The advantage is that your client's connection to proxy server is encrypted. E.g. A firewall can't not see which host you use CONNECT method connect to.
Is accessing a https url via a HTTPS proxy less cumbersome than
accesing it from a HTTP proxy ?
Everything is the same except that with HTTPS proxy, brower to proxy server connection is encrypted.
But you need to deploy a certificate on your proxy server, like how a https website does, and use a pac file to configure the brower to enable Connecting to a proxy over SSL.
For more details and a practical example, check my question and answer here HTTPs proxy server only works in SwitchOmega
Unfortunately, "HTTPS proxy" has two distinct meanings:
A proxy that can forward HTTPS traffic to the destination. This proxy itself is using an HTTP protocol to set up the forwarding.
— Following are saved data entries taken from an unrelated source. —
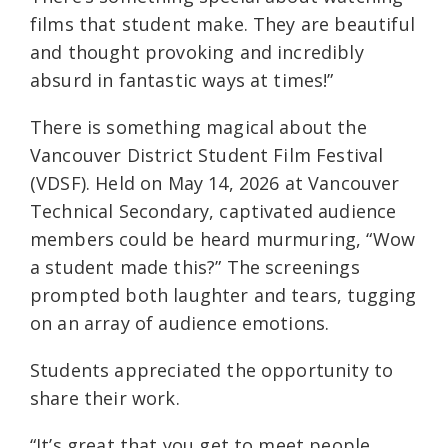
films that student make. They are beautiful
and thought provoking and incredibly
absurd in fantastic ways at times!”
There is something magical about the
Vancouver District Student Film Festival
(VDSF). Held on May 14, 2026 at Vancouver
Technical Secondary, captivated audience
members could be heard murmuring, “Wow
a student made this?” The screenings
prompted both laughter and tears, tugging
on an array of audience emotions.
Students appreciated the opportunity to
share their work.
“It’s great that you get to meet people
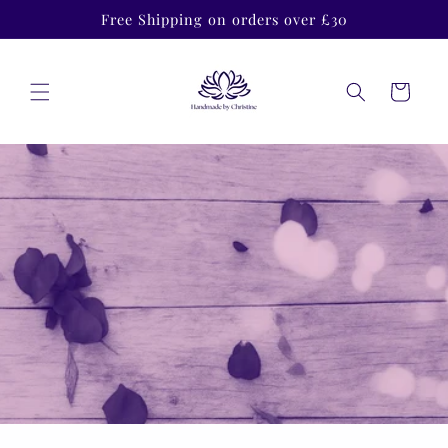
Skip to
Free Shipping on orders over £30
content
Cart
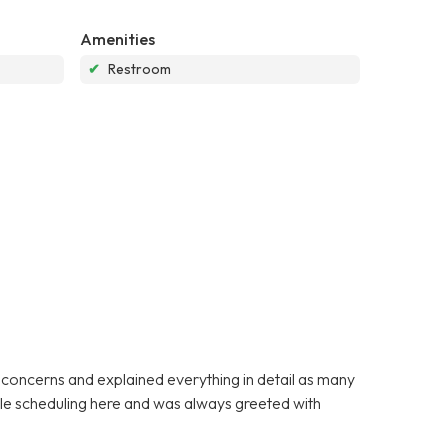
Amenities
✔
Restroom
y concerns and explained everything in detail as many
ible scheduling here and was always greeted with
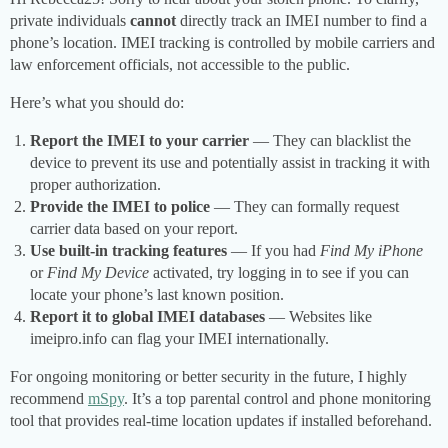
private individuals
cannot
directly track an IMEI number to find a
phone’s location. IMEI tracking is controlled by mobile carriers and
law enforcement officials, not accessible to the public.
Here’s what you should do:
Report the IMEI to your carrier
— They can blacklist the
device to prevent its use and potentially assist in tracking it with
proper authorization.
Provide the IMEI to police
— They can formally request
carrier data based on your report.
Use built-in tracking features
— If you had
Find My iPhone
or
Find My Device
activated, try logging in to see if you can
locate your phone’s last known position.
Report it to global IMEI databases
— Websites like
imeipro.info can flag your IMEI internationally.
For ongoing monitoring or better security in the future, I highly
recommend
mSpy
. It’s a top parental control and phone monitoring
tool that provides real-time location updates if installed beforehand.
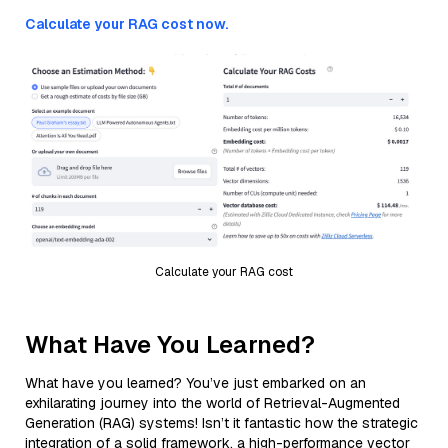
Calculate your RAG cost now.
Calculate your RAG cost
What Have You Learned?
What have you learned? You’ve just embarked on an
exhilarating journey into the world of Retrieval-Augmented
Generation (RAG) systems! Isn’t it fantastic how the strategic
integration of a solid framework, a high-performance vector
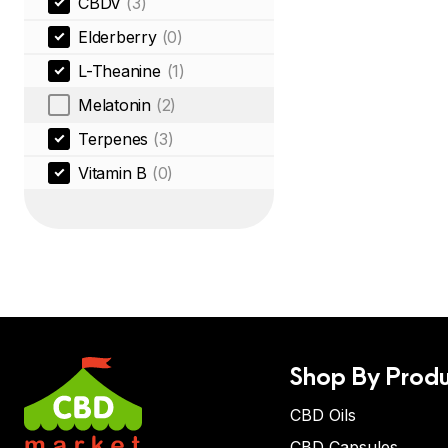
CBDV
(3)
Elderberry
(0)
L-Theanine
(1)
Melatonin
(2)
Terpenes
(3)
Vitamin B
(0)
Shop By Produ
CBD Oils
CBD Capsules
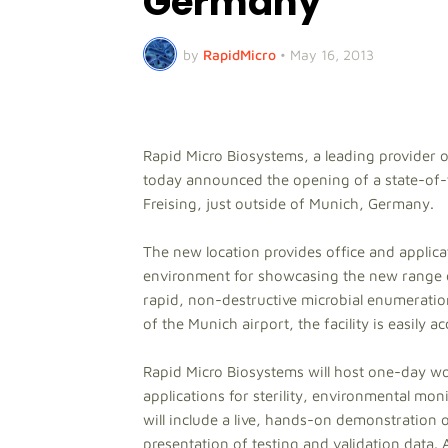
Germany
by
RapidMicro
•
May 16, 2013
Rapid Micro Biosystems, a leading provider o
today announced the opening of a state-of-t
Freising, just outside of Munich, Germany.
The new location provides office and applica
environment for showcasing the new range 
rapid, non-destructive microbial enumeratio
of the Munich airport, the facility is easily 
Rapid Micro Biosystems will host one-day w
applications for sterility, environmental mo
will include a live, hands-on demonstration 
presentation of testing and validation data.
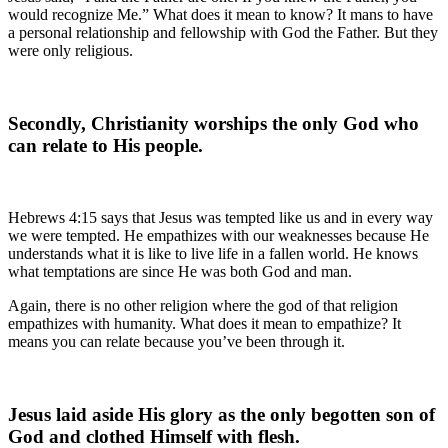
would recognize Me.” What does it mean to know? It mans to have
a personal relationship and fellowship with God the Father. But they
were only religious.
Secondly, Christianity worships the only God who
can relate to His people.
Hebrews 4:15 says that Jesus was tempted like us and in every way
we were tempted. He empathizes with our weaknesses because He
understands what it is like to live life in a fallen world. He knows
what temptations are since He was both God and man.
Again, there is no other religion where the god of that religion
empathizes with humanity. What does it mean to empathize? It
means you can relate because you’ve been through it.
Jesus laid aside His glory as the only begotten son of
God and clothed Himself with flesh.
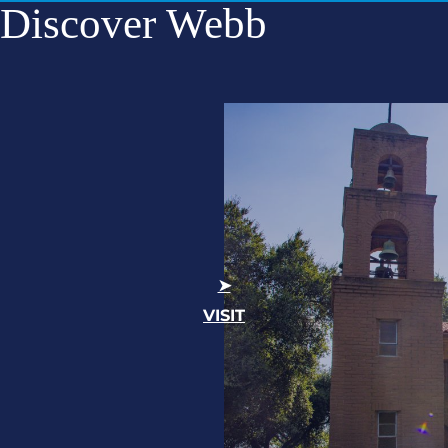
Discover Webb
VISIT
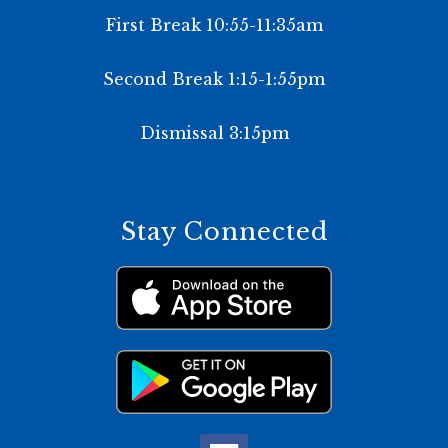
First Break 10:55-11:35am
Second Break 1:15-1:55pm
Dismissal 3:15pm
Stay Connected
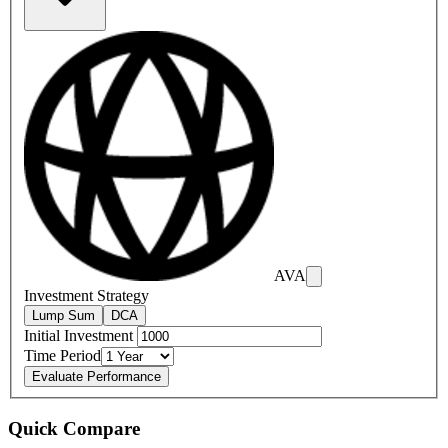
AVA
Investment Strategy
Lump Sum
DCA
Initial Investment
Time Period
Evaluate Performance
Quick Compare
In case the browser is trying to connect to a website using HTTPS, the browser will send a CONNECT request to the proxy, and the proxy will set up a TCP connection with the website and mirror all TCP traffic sent on the connection from the browser to the proxy onto the connection between the proxy and the website, and similarly mirror the response TCP packet payload from the webite to the connection with the browser. Hypothetically, the same mechanism using CONNECT could be used with HTTP traffic, but practically speaking browsers don't do that. For HTTP traffic, they send the actual HTTP request to the proxy, including the full path in the HTTP command (as well as setting the Host header): https://stackoverflow.com/a/38259076/10026
So, by this definition, HTTPS Proxy is a proxy that understands the CONNECT directive and can support HTTPS traffic going between the browser and the website.
A proxy that uses HTTPS protocol to secure client communication.
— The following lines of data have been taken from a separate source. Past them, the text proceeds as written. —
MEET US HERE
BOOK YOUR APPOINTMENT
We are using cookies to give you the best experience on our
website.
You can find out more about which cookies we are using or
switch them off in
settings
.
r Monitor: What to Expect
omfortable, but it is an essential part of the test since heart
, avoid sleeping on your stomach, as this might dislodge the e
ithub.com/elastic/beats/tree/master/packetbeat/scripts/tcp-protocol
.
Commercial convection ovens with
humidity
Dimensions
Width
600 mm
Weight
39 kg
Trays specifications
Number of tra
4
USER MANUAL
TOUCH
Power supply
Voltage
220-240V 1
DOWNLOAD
In this mode (sometimes referred to as "Secure Proxy"), the browser uses the proxy's own certificate to perform TLS handshake with the proxy, and then sends either HTTP or HTTPS traffic, (including CONNECT requests), on that connection as per (1). So, the connection between the browser and the proxy is always protected with a TLS key derived using the proxy's certificate, regardless of whether the traffic itself is encrypted with a key negotiated between the browser and the website. If HTTPS traffic is proxied via a secure proxy, it is double-encrypted on the connection between the browser and the proxy.
For example, the Proxy Switcher Chrome plugin has two separate settings to control each of these funtionalities:
As of 2022, the option to use a secure proxy is not available in MacOS and Windows manual proxy configuration UI. But a secure proxy may be specified in a PAC file used in automatic proxy configuration using the HTTPS proxy directive. It is up to the consuming application to support the HTTPS directive; most major browsers, except Safari, and many desktop apps support it.
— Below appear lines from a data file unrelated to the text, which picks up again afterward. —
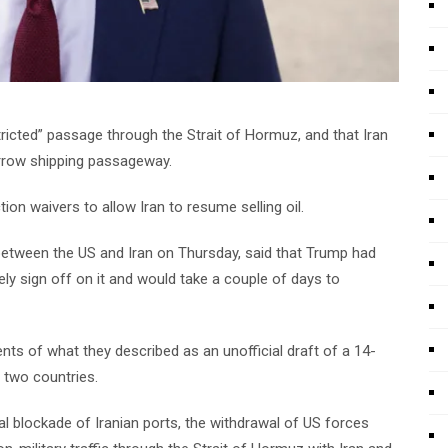
ricted” passage through the Strait of Hormuz, and that Iran
rrow shipping passageway.
ion waivers to allow Iran to resume selling oil.
 between the US and Iran on Thursday, said that Trump had
ly sign off on it and would take a couple of days to
ts of what they described as an unofficial draft of a 14-
two countries.
al blockade of Iranian ports, the withdrawal of US forces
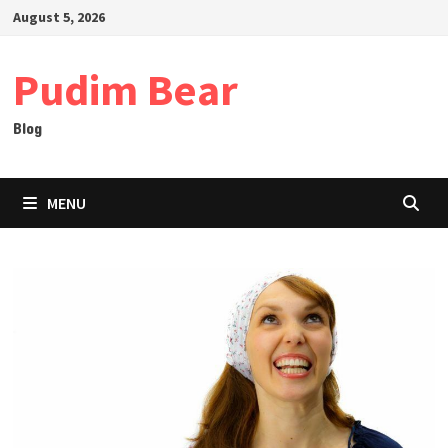
Skip
August 5, 2026
to
content
Pudim Bear
Blog
MENU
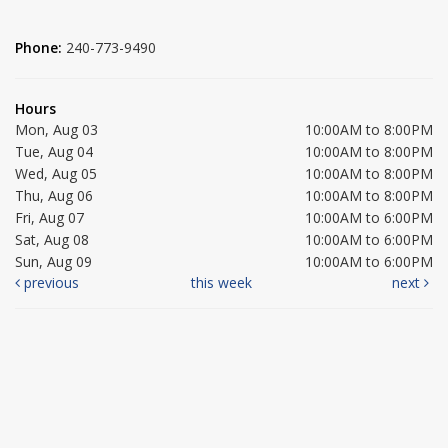
Phone:
240-773-9490
Hours
Mon, Aug 03
10:00AM to 8:00PM
Tue, Aug 04
10:00AM to 8:00PM
Wed, Aug 05
10:00AM to 8:00PM
Thu, Aug 06
10:00AM to 8:00PM
Fri, Aug 07
10:00AM to 6:00PM
Sat, Aug 08
10:00AM to 6:00PM
Sun, Aug 09
10:00AM to 6:00PM
previous
this week
next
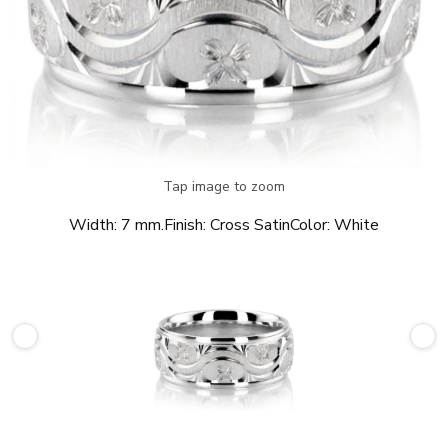
Tap image to zoom
Width:
7 mm.
Finish:
Cross Satin
Color:
White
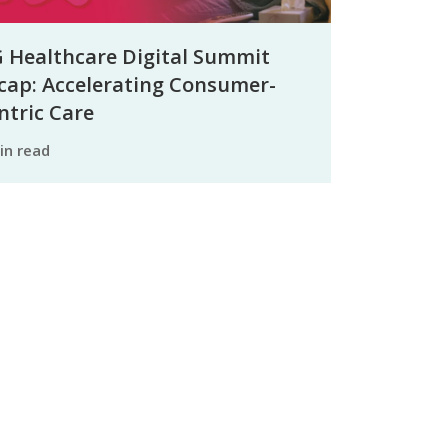
 Healthcare Digital Summit
cap: Accelerating Consumer-
ntric Care
min read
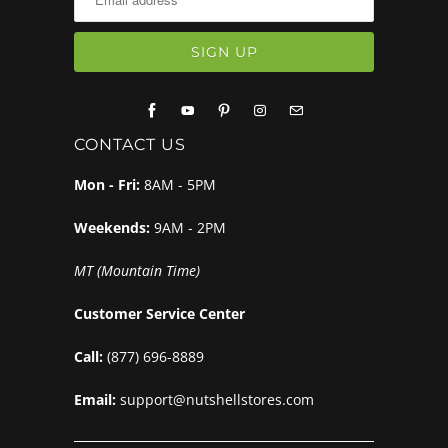
CONTACT US
Mon - Fri:
8AM - 5PM
Weekends:
9AM - 2PM
MT (Mountain Time)
Customer Service Center
Call:
(877) 696-8889
Email:
support@nutshellstores.com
NOTE: Things get a bit more complicated because some proxies that proxy HTTPS traffic don't simply forward TCP packet payload, as described in (1), but act as Intercepting Proxies. Using a spoofed website certificate, they effectively perform a Man-in-the-Middle attack (well, it's not necessarily an attack because it's expected behavior). Whereas the browser thinks it's using the website's certificate to set up a TLS tunnel with a website, it's actually using a spoofed certificate to set up TLS tunnel with the proxy, and the proxy sets up the TLS tunnel with the website. Then proxy has visibility into the HTTPS requests/responses. But all of that is completely orthogonal to whether the proxy is acting as a secure proxy as per (2).